Subhanallah, begitulah kehendak Allah meski dengan keadaan panca indra yang tak lengkap,namun mereka bisa hidup dan menghidupi diri dengan tetap menjaga harga diri mereka.Bahkan aku ingat ketika ibu menawari untuk membelikan obat saat Mbah Ran sakit, anak perempuannya langsung berkata, “Saya butuh pekerjaan bu, kalau ibu menerima saya menyapu halaman, insha Allah Mbah Ran bisa membeli obat.” Dia tak menerima begitu saja pemberian ibu. Malahan meminta pekerjaan sebagai ganti uang obat buat Mbah Ran.

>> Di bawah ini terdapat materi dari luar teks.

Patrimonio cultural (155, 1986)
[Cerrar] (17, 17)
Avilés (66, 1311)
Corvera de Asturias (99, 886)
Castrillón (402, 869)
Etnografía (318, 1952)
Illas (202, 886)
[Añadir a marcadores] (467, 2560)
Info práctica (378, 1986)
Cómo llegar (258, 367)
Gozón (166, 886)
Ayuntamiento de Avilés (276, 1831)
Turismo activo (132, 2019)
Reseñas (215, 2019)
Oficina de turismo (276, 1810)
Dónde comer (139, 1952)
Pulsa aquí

Meski sebenarnya tak perlu orang lain menyapu halaman, karena jatah pekerjaan kakakku yang nomor dua, tapi karena mereka tak mau menerima begitu saja uang itu, akhirnya ibu mengizinkan setiap pagi Lek Jam (begitu aku memanggilnya) menyapu halaman.

Peristiwa yang sering juga kuingat,setiap kali ibu menyuruhku membeli lonthong di rumah mbah Ran, sambil menerima uangku, beliau akan dengan fasih mengucapkan syukur dan mendo’akan kemurahan rezeki bagi keluarga kami. “Alhamdullillah, Gusti Allah andum rezeki nduk. Mugo-mugo rezekinya ibu lan bapak ditambah-tambah, dadi mbah Ran kecipratan.” (Alhamdullillah Gusti Allah membagi rezeki.Semoga ibu dan bapak rezekinya bertambah-tambah, sehingga mbah Ran juga kebagian).

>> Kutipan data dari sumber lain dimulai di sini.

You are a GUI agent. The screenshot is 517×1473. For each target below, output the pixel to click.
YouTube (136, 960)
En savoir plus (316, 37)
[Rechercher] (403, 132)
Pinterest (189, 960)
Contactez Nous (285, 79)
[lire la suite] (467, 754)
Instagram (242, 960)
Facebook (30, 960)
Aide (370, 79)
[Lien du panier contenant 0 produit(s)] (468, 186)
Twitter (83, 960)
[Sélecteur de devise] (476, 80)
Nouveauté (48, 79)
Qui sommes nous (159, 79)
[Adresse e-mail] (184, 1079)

Kata-katanya sangat sederhana, tapi selalu membikin hatiku terenyuh. Dan begitulah setiap saat ada orang datang membeli lonthong atau kopinya, lisannya tulus mengucapkan syukur dan doa buat mereka. Subhanallah..

Mengingat itu tiba-tiba mataku berlinang. Betapa Allah menghadiahkan ucapan yang selalu indah bagi mereka yang sebenarnya mendapatkan ujian yang menurutku sangat berat. Ucapan syukur yang tulus, ucapan do’a yang ikhlas, yang seakan-akan mereka berada pada posisi yang sangat bahagia. Atau mereka memang orang-orang yang bahagia? Yang memang selalu merasa cukup atas apa yang Allah berikan pada mereka.Aku jadi ingat ucapan seorang ustad yang pernah aku dengar, kebahagiaan itu bila kita merasa ikhlas dan ridho dengan apa yang didapat dari Allah. Selama kita merasa cukup, maka akan selalu terasa bahagia. Tetapi bila kita tidak pernah merasa cukup dengan pemberian Allah, dengan apa yang ada pada kita, sebanyak apapun kekayaan atau keahlian kita, maka kita pasti tidak akan pernah merasa puas dan pasti tak akan pernah merasa bahagia.

Astagfirullah ya Allah, bagaimana dengan aku? Apakah aku masih terlalu sering mengeluh merasa kurang cukup juga atas pemberianmu?Ya Allah, betapa malunya aku. Kalau saja mereka yang berpenghidupan seperti mereka-mereka itu selalu cukup atas pemberianmu, kenapa aku tidak? Astagfirullah…

Kuringkas makanan yang ada di meja, kupanaskan sebentar dan kusimpan di kulkas. Insya Allah, nanti tinggal membuat sedikit tambahan buat buka puasa.